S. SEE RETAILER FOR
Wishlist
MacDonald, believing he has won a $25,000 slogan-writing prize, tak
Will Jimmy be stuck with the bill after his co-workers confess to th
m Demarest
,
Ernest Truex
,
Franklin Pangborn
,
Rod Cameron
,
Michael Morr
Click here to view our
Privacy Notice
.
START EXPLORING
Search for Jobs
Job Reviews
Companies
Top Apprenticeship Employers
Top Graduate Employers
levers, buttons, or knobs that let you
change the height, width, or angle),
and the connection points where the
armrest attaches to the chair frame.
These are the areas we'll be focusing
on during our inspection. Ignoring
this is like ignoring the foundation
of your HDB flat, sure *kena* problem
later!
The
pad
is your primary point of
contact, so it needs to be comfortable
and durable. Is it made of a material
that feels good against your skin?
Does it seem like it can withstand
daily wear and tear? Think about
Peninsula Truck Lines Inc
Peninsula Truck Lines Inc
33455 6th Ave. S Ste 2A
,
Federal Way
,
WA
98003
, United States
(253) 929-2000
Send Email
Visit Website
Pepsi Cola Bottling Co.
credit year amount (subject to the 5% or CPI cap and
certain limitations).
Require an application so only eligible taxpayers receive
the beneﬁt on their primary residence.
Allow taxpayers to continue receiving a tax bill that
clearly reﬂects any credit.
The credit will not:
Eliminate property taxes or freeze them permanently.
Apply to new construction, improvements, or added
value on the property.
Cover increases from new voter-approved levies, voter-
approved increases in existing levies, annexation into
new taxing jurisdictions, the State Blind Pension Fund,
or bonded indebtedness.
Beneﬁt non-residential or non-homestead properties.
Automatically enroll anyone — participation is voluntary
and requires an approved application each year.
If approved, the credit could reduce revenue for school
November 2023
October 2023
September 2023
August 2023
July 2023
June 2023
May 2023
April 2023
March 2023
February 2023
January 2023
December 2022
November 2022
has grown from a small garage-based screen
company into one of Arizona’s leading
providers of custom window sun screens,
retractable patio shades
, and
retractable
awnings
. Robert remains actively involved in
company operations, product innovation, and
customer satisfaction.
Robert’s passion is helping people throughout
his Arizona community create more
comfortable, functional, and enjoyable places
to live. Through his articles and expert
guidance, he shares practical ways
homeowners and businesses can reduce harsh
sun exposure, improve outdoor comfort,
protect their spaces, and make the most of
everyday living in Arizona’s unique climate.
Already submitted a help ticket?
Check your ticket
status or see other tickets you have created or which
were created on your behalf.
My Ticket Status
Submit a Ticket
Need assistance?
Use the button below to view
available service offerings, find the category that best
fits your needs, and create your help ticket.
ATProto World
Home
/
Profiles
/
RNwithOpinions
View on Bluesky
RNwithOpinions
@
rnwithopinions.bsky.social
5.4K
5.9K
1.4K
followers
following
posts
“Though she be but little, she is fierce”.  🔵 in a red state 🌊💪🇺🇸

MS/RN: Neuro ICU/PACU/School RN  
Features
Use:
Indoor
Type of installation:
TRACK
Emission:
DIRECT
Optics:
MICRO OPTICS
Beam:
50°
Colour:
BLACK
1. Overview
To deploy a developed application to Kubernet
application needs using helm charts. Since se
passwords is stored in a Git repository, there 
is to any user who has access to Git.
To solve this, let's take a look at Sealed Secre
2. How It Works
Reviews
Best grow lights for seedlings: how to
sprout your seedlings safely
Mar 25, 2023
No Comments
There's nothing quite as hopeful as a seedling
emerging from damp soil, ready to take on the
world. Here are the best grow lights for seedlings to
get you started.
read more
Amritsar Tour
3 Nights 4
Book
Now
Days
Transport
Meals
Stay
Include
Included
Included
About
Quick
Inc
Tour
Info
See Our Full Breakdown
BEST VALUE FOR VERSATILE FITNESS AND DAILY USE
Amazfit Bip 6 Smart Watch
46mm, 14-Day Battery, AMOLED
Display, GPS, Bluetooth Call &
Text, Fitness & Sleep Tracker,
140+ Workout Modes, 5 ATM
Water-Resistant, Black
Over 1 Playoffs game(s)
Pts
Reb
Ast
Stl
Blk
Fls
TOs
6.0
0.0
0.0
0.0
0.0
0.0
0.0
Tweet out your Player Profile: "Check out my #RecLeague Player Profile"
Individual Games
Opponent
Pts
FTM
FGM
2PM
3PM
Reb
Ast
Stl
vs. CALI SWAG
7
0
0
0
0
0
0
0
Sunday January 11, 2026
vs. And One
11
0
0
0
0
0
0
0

Instructions for the task:
Copy out every line from the data above that has "lights" in it.

Answer to this task:
Best grow lights for seedlings: how to
world. Here are the best grow lights for seedlings to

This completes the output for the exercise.